··· Data supplied ···
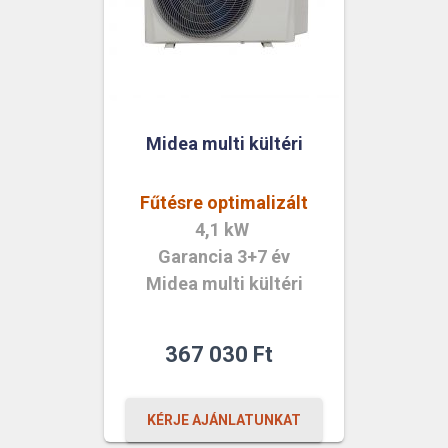
Midea multi kültéri
Fűtésre optimalizált
4,1 kW
Garancia 3+7 év
Midea multi kültéri
367 030
Ft
KÉRJE AJÁNLATUNKAT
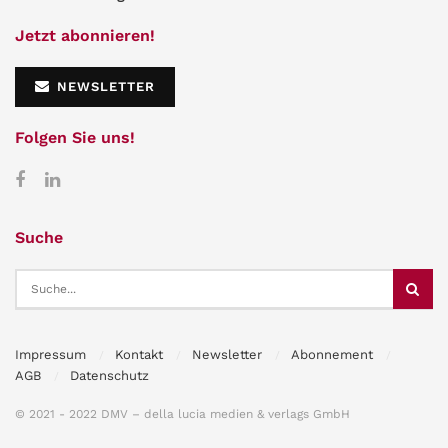
Jetzt abonnieren!
NEWSLETTER
Folgen Sie uns!
Suche
Impressum
Kontakt
Newsletter
Abonnement
AGB
Datenschutz
© 2021 - 2022 DMV – della lucia medien & verlags GmbH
···
- _What is expected_
When you return the records, keep every word unchanged and drop the pictures.

- _Exercise output_
Midea multi kültéri
Fűtésre optimalizált
4,1 kW
Garancia 3+7 év
Midea multi kültéri
367 030
Ft
KÉRJE AJÁNLATUNKAT
Jetzt abonnieren!
NEWSLETTER
Folgen Sie uns!
Suche
Impressum
Kontakt
Newsletter
Abonnement
AGB
Datenschutz
© 2021 - 2022 DMV – della lucia medien & verlags GmbH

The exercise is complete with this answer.